Amy Forsyth, an associate professor of art and architecture, is patiently explaining the virtues of milk-based paint, which she lightly applies to the rounded leg of a table she designed and is readying for an upcoming furniture show in St. Louis titled “Function Follows Form.”
“The really great thing about milk paint,” she says, “is that it only comes in about 10 different colors, but you could mix up any of the pigments to get the color you want.”
The half-dozen students who listen intently as Forsyth tones down a pinkish hue with a thin layer of hunter green will eventually turn their attention away from their professor’s triangular-topped table and return to the process of creating their own dove-tailed boxes.
The boxes are the most recent assignment in a new furniture-making class that Forsyth introduced to the Lehigh campus in the Fall semester—a long-anticipated development that attracted both undergraduate and graduate students who wanted to expand their understanding of the often under-appreciated art.
“I wanted them to have a better understanding of how furniture is made,” says Forsyth, whose unique designs have won her numerous awards, such as a state Artist’s Grant, and have appeared in many venues throughout the country. “And that goes with a better understanding of design in the larger sense—a broader strategy—as well as the sense of creating something with their hands. It’s really a process of making ideas material.”
A real learning experience
Forsyth is aided in the process by Brian Slocum ’97, a former technical director in Lehigh’s theatre department who now serves as managing director for design arts. Slocum helped design and supply the wood-working shops in Chandler-Ullman, as well as a metal/other materials lab in the Wilbur Powerhouse.
Funds for furnishing the furniture-making shops were allocated three years ago, Forsyth says, but space wasn’t available until recently. Forsyth and Slocum wasted no time in acquiring top-of-the-line precision machinery, including lathes, tablesaws, bandsaws and planers, which allow students to gain a greater appreciation of the woods as they work with them.

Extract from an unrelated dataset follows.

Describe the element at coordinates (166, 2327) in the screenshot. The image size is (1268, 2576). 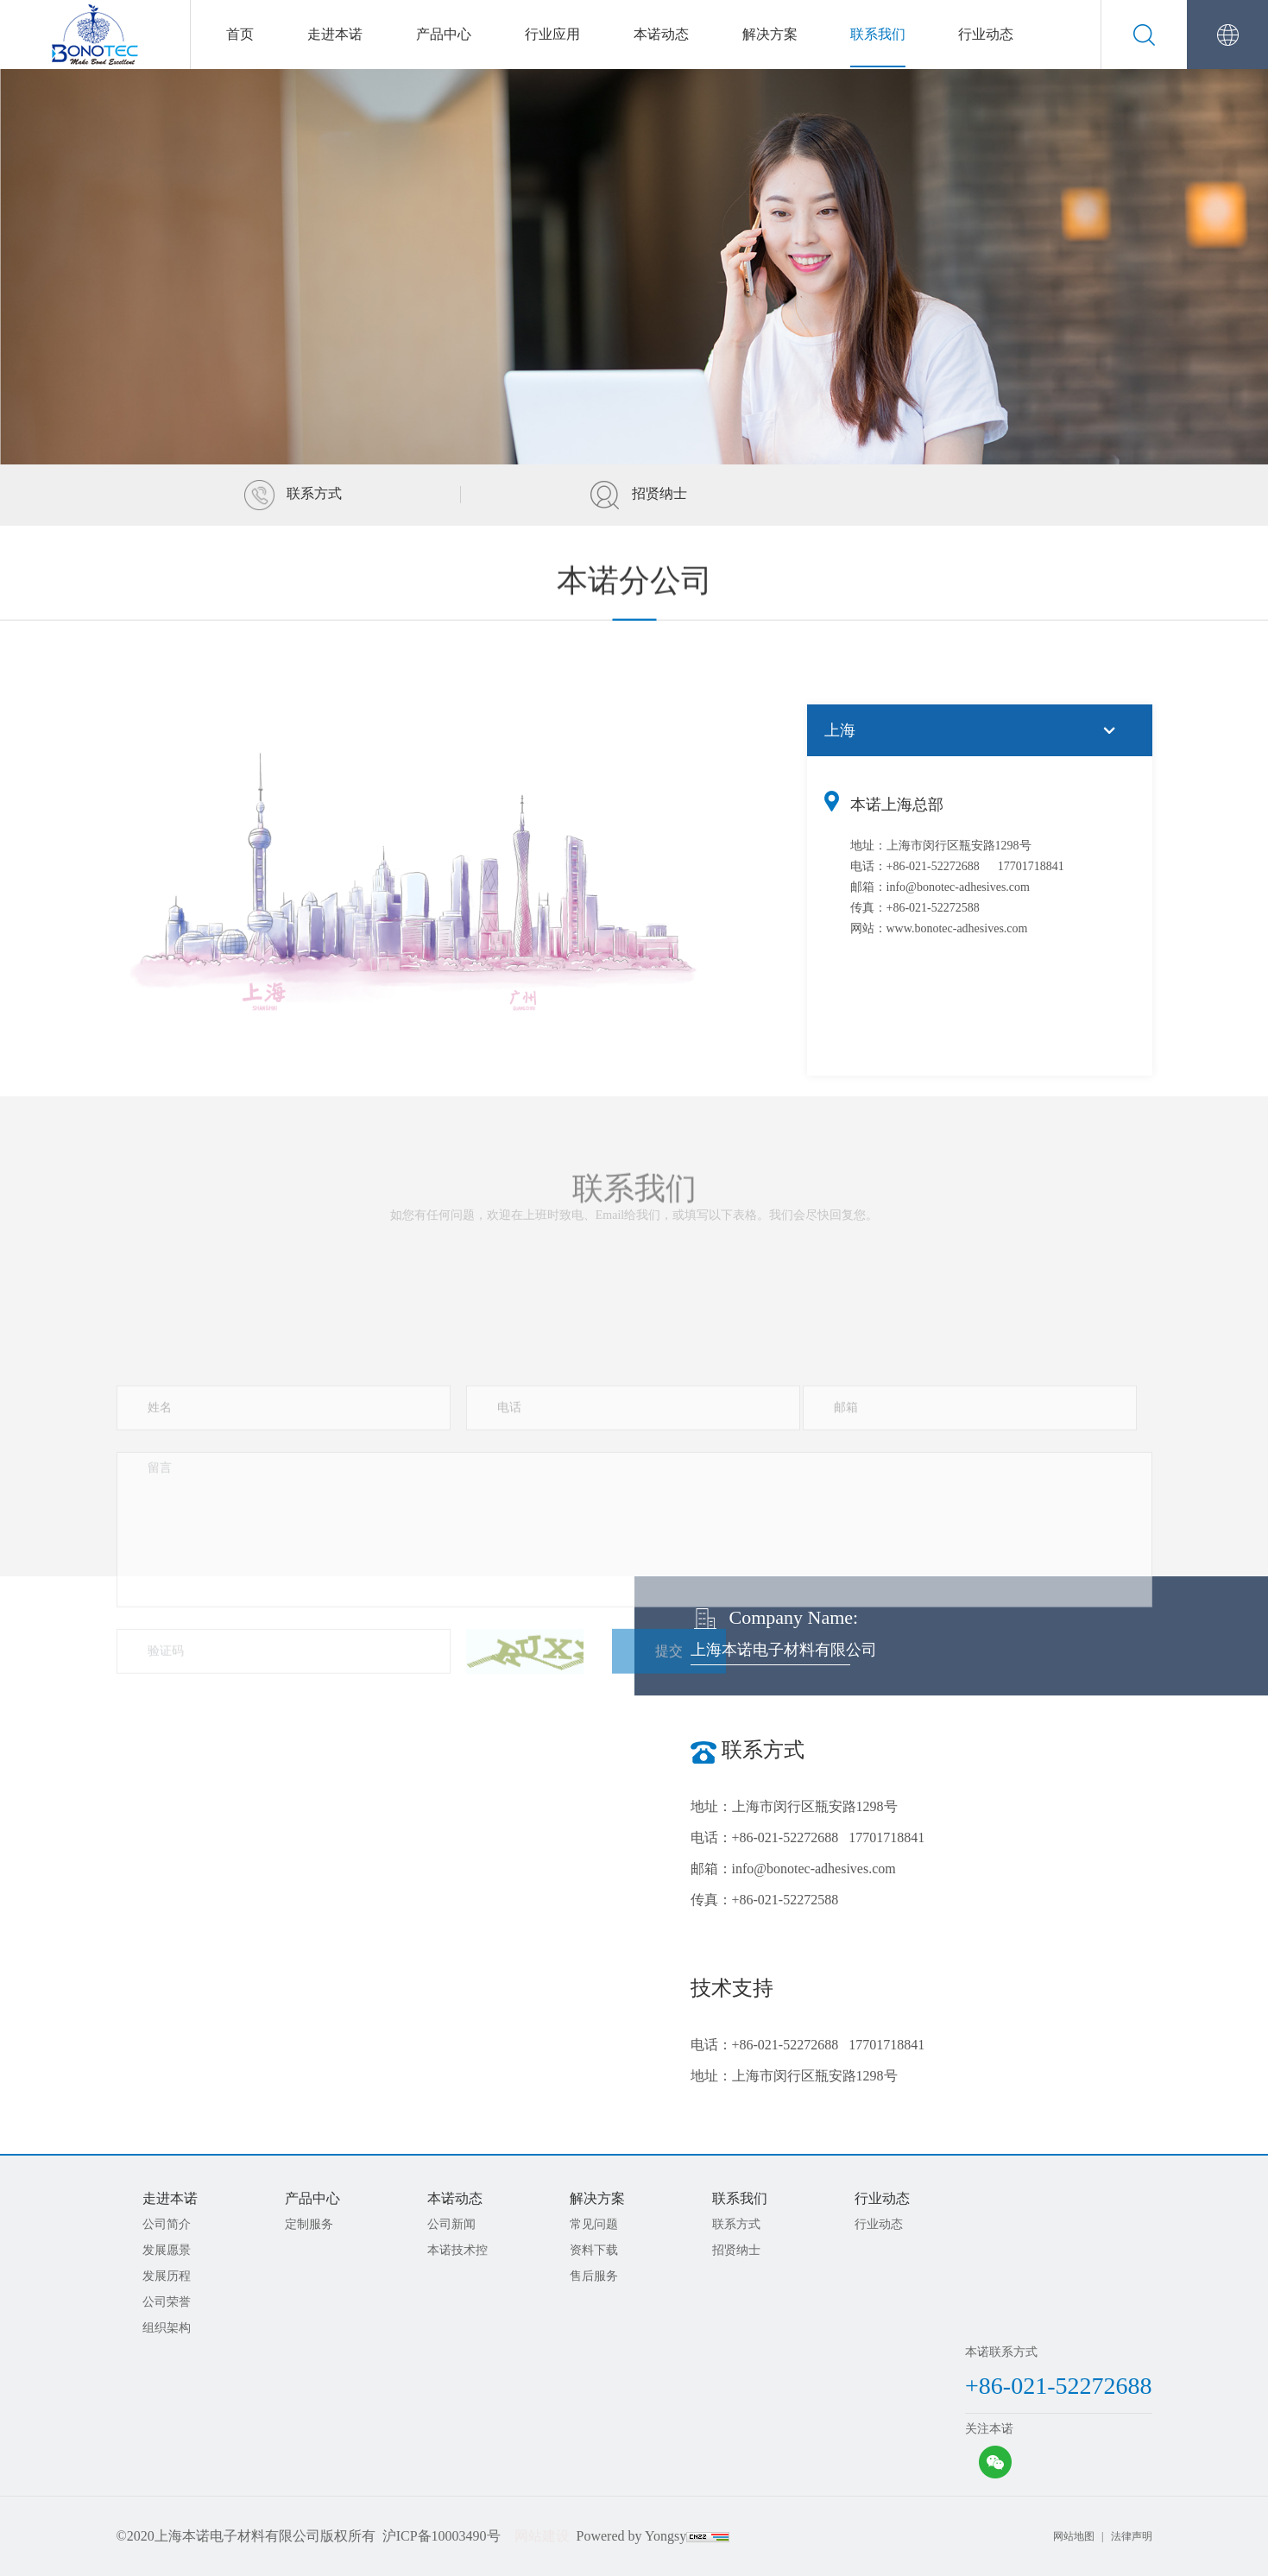
I see `组织架构` at that location.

“Before this, we were running out to Home Depot for supplies and working with whatever was available,” Forsyth says. “Now, we get to use hardwoods like mahogany and walnut, woods with a really beautiful character.”

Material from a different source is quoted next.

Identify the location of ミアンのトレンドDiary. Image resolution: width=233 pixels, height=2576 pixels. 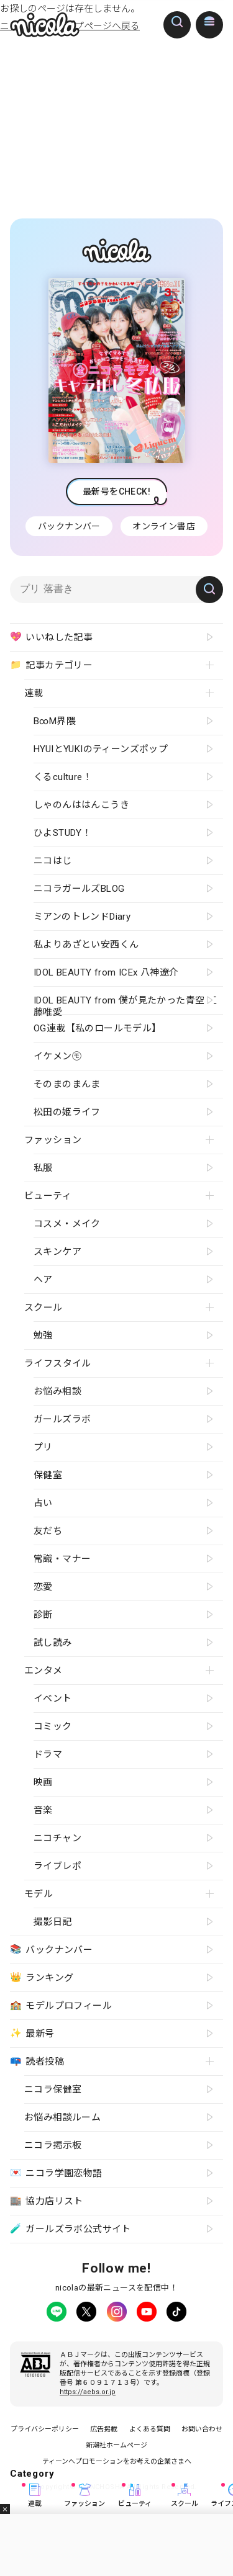
(82, 916).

Art and architecture major Shayne Sobel ’04 joined his fellow students in noting that the course enhanced their appreciation of the furniture-making process.
“You look at things differently,” Sobel says. “As an architecture major, I was used to much bigger projects. But with something like this, you notice every detail, you notice the quality of the workmanship instead of just the cost.”
Justin McCutcheon ’06, an architecture/civil engineering major, was drawn to the furniture-making course after learning about the process through his father, a hobby carpenter.
“The whole idea of working with my hands is appealing to me,” he says. “And with this class, I can take an idea all the way through. I can visualize it, I can design it on paper, I can build it, and then I can use it and appreciate it as a functional object. And even as I live with it, I can refine the design. It’s not just a concept, it’s a real learning experience.”